### RECORD EXCERPTS

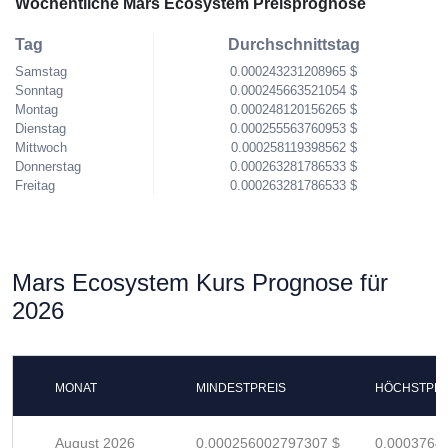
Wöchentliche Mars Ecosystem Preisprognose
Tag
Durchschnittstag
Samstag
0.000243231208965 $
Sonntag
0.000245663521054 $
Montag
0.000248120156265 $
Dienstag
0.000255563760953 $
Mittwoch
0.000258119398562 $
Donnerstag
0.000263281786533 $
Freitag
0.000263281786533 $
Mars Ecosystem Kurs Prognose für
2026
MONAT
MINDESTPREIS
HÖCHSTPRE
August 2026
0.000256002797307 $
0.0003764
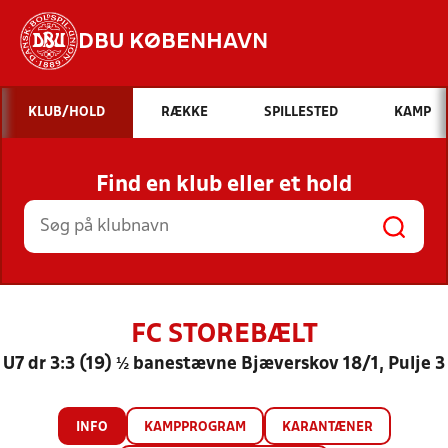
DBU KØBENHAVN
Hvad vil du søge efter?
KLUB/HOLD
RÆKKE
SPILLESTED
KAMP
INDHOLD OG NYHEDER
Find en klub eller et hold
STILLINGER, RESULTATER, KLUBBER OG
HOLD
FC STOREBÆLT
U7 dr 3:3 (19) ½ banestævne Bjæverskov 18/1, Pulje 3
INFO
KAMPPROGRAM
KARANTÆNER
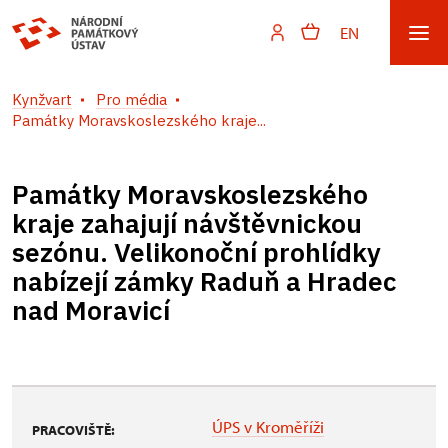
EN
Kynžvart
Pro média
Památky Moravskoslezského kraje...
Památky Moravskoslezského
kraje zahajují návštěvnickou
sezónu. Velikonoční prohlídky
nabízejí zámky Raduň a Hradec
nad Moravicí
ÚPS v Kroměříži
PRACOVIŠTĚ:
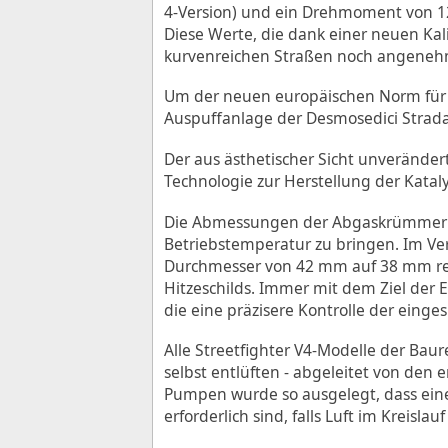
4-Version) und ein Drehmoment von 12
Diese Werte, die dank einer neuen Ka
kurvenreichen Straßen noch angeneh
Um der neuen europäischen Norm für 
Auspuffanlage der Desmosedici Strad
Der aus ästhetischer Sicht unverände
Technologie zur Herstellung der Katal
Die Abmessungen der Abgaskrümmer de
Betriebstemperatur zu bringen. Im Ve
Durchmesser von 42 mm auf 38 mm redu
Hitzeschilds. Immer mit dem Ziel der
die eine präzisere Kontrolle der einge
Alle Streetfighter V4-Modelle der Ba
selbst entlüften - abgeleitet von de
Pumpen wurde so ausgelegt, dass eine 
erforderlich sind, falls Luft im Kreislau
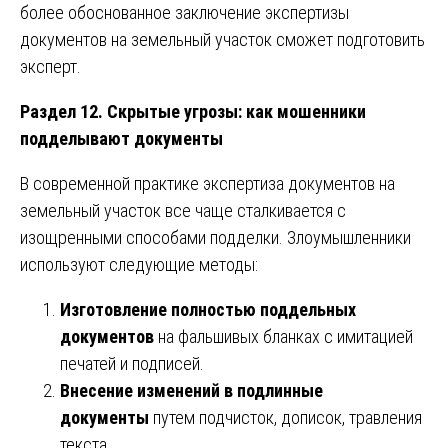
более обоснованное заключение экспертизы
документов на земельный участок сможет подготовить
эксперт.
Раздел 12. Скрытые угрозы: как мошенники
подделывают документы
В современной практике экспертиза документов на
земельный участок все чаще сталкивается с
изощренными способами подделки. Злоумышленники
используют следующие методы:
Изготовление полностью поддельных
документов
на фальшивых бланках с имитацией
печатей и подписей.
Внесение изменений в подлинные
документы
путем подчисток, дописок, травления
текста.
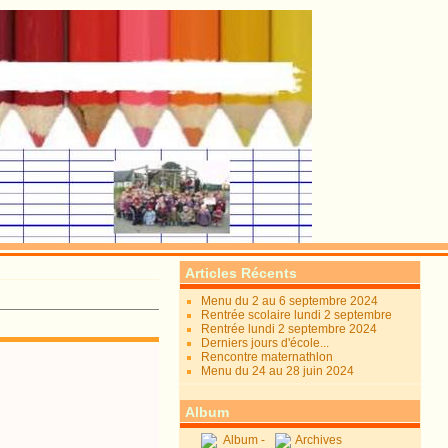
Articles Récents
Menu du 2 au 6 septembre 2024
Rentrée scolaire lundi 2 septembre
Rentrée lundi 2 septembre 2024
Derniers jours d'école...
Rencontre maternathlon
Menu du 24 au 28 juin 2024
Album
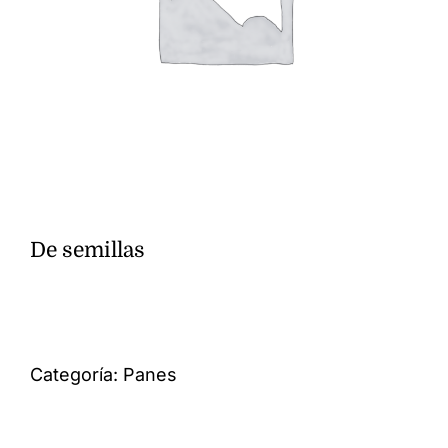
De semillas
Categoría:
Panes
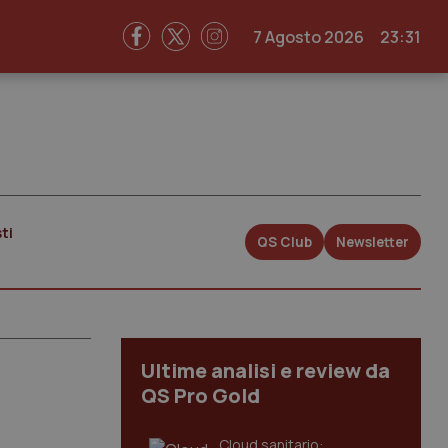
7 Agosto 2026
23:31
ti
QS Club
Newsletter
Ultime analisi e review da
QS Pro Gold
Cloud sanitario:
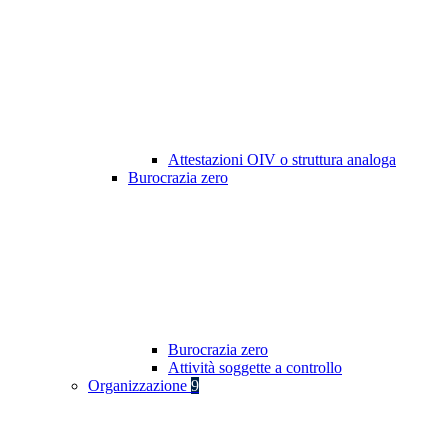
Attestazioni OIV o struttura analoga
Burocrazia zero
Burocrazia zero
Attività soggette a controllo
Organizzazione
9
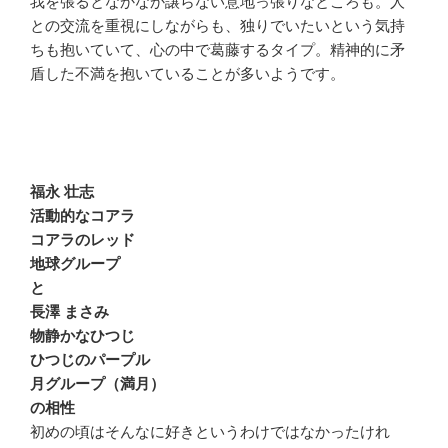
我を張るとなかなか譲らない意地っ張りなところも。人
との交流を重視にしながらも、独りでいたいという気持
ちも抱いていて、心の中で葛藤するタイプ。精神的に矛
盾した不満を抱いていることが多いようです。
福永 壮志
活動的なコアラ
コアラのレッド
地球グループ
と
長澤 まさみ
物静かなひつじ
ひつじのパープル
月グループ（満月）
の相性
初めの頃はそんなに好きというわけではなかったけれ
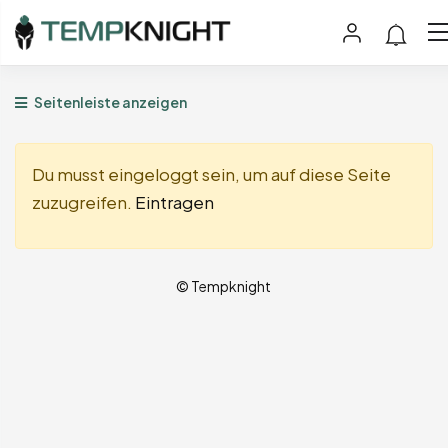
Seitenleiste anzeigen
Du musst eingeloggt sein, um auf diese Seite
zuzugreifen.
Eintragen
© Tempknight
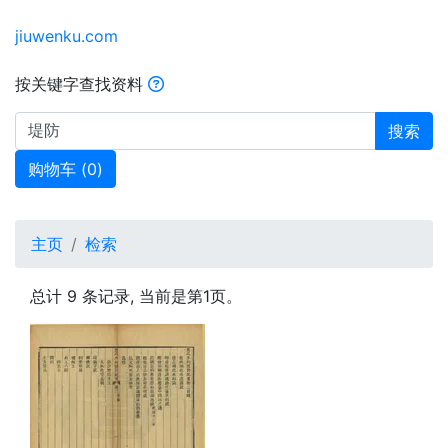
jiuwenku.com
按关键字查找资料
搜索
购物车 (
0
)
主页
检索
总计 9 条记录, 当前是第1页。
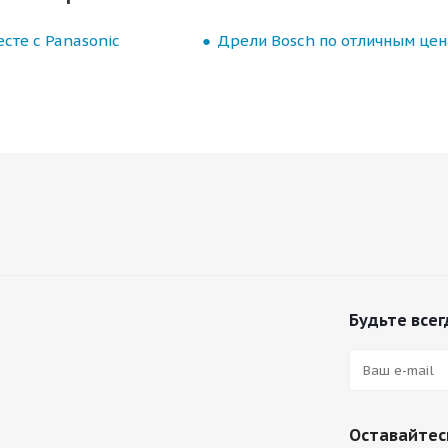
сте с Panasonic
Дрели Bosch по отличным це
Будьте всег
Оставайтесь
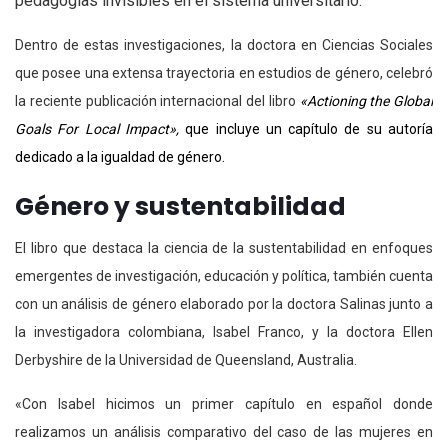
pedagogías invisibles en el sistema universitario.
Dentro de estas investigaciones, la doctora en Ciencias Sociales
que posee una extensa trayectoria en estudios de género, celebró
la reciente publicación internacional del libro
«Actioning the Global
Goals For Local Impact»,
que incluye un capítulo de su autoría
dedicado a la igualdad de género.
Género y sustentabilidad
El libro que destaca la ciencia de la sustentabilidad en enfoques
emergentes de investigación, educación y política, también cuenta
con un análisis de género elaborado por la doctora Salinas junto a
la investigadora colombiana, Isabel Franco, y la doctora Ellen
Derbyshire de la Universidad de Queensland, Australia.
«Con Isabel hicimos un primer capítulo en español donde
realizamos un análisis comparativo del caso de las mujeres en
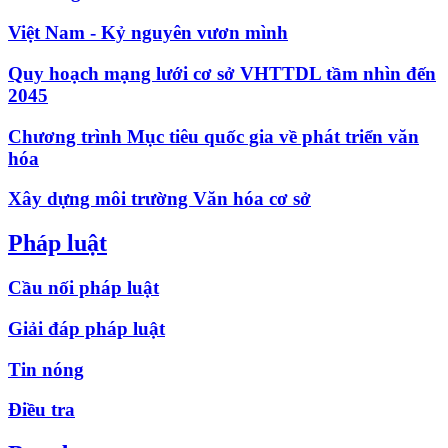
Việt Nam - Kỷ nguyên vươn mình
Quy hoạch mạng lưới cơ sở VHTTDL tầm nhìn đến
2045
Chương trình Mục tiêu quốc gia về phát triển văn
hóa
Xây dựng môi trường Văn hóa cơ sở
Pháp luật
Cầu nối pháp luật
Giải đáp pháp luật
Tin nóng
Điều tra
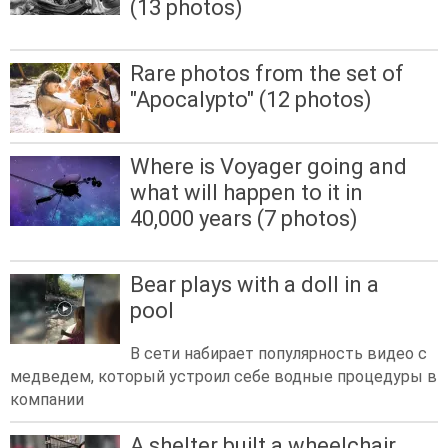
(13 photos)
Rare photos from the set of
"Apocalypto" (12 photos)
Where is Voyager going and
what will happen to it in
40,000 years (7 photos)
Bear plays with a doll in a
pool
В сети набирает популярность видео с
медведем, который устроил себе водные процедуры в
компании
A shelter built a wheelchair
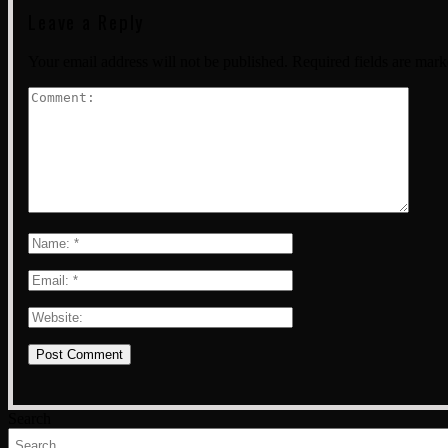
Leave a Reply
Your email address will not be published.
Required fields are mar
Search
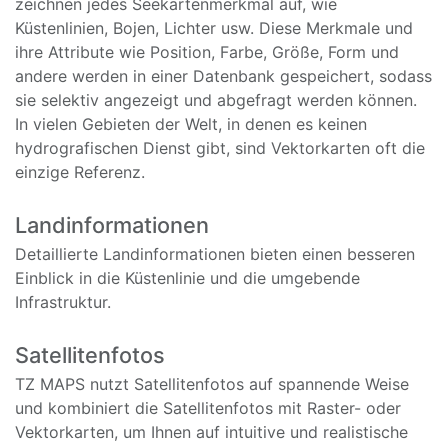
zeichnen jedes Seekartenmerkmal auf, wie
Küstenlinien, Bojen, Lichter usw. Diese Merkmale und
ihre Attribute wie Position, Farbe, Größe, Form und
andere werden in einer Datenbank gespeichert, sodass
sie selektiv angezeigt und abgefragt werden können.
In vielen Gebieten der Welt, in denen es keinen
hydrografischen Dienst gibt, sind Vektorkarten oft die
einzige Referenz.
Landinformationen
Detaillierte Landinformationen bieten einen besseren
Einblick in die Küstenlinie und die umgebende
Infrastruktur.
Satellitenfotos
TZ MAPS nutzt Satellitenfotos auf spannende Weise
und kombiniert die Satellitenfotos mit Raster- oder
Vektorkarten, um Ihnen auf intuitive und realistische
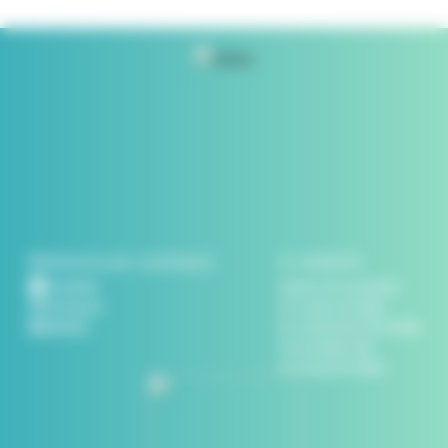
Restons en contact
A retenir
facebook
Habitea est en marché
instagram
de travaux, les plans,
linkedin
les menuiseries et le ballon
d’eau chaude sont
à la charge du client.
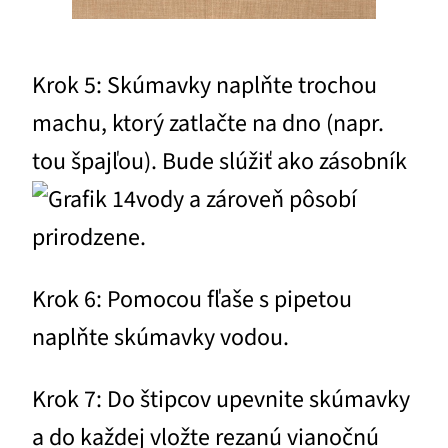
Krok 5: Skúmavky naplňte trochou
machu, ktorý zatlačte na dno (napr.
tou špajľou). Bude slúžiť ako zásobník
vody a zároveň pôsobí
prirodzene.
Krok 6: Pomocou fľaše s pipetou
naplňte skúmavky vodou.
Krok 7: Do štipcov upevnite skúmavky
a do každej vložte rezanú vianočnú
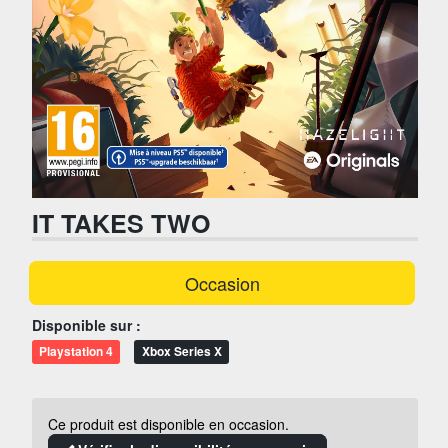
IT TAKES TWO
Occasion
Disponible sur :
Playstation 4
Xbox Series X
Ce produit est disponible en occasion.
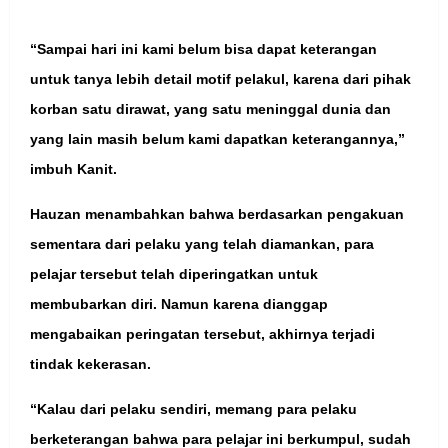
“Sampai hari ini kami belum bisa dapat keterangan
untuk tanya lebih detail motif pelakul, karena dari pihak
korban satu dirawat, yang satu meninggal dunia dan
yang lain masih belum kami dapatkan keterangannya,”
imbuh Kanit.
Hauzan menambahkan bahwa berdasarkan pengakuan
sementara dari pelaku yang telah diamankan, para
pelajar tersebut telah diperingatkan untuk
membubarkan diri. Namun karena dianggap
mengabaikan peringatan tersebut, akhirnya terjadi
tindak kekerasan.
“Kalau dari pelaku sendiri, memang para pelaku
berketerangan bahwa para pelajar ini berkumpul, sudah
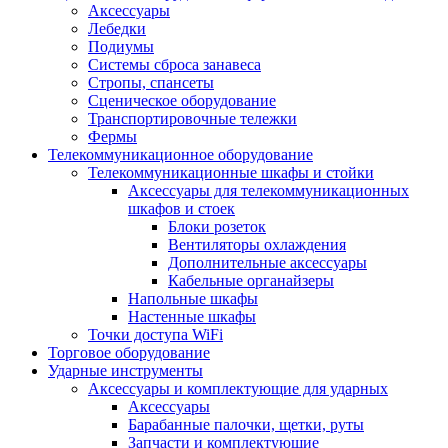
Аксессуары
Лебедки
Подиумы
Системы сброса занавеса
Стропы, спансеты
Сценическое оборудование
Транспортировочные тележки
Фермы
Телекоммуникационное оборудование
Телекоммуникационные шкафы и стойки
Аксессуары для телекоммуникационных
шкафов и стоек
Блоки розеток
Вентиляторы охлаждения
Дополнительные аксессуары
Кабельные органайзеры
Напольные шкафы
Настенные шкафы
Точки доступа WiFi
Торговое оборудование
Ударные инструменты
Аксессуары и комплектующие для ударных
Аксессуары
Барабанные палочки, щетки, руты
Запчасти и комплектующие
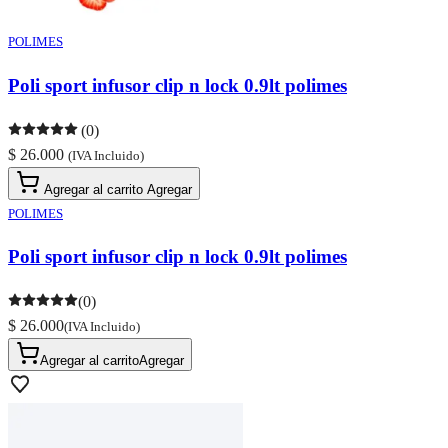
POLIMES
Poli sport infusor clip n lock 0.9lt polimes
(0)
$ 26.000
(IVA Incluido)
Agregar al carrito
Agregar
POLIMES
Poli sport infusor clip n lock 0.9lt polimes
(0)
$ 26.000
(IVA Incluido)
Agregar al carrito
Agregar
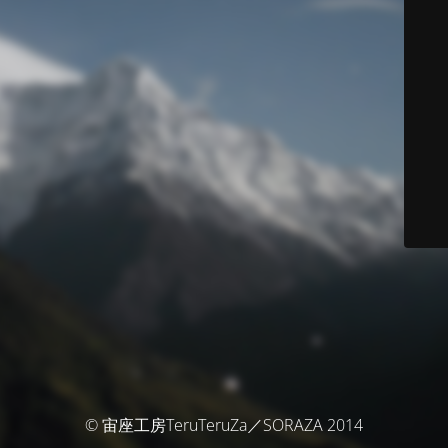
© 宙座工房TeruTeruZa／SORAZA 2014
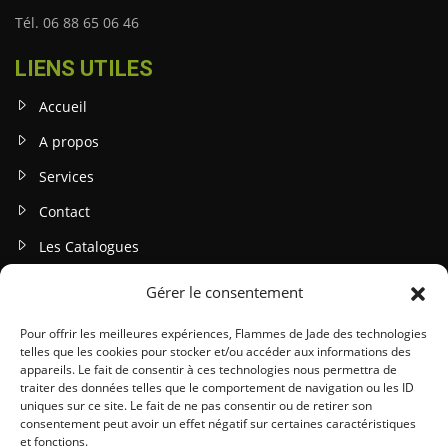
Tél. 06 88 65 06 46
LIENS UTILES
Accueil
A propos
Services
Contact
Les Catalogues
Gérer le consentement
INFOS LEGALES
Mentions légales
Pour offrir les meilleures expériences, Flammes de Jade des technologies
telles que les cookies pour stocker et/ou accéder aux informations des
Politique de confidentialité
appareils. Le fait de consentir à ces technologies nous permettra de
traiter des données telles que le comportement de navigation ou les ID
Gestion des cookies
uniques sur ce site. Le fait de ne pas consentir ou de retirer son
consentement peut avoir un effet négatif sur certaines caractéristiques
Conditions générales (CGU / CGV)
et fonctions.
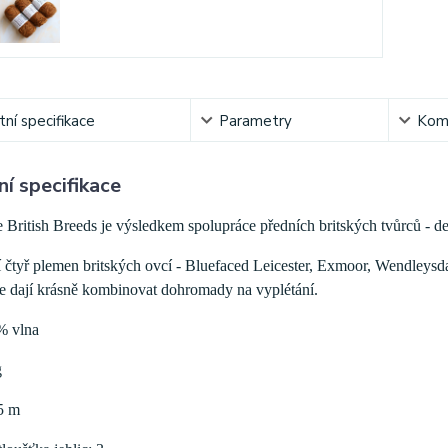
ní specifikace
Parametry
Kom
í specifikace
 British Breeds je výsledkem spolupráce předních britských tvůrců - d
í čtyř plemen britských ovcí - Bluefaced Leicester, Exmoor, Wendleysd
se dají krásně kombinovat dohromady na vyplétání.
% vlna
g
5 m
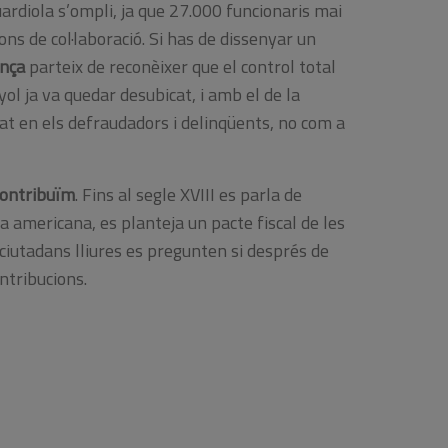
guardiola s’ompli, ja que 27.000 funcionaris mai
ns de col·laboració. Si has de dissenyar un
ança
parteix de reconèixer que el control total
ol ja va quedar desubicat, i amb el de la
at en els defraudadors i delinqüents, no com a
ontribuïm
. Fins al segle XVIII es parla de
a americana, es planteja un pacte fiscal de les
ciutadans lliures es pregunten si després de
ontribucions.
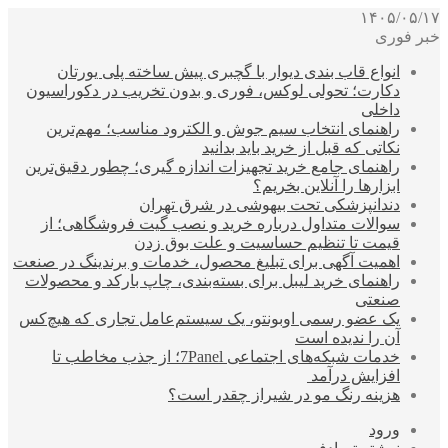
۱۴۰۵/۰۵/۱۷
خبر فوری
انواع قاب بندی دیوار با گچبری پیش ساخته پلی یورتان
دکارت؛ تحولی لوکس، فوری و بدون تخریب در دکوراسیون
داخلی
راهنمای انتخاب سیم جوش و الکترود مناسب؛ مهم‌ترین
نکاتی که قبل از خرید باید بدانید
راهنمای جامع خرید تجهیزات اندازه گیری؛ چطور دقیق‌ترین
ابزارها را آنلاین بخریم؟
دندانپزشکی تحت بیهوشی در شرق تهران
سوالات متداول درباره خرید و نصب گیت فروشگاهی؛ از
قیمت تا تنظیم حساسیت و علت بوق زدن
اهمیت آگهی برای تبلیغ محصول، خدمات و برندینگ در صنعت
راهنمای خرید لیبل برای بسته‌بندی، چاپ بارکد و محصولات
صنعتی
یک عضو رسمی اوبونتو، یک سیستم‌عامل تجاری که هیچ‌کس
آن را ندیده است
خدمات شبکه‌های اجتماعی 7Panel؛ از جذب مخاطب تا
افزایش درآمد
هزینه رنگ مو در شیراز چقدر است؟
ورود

######

### EXERCISE BRIEF
All lines in the records above with "pelajar" need to be found and copied.

### SOLUTION TO THIS EXERCISE
pelajar tersebut telah diperingatkan untuk
berketerangan bahwa para pelajar ini berkumpul, sudah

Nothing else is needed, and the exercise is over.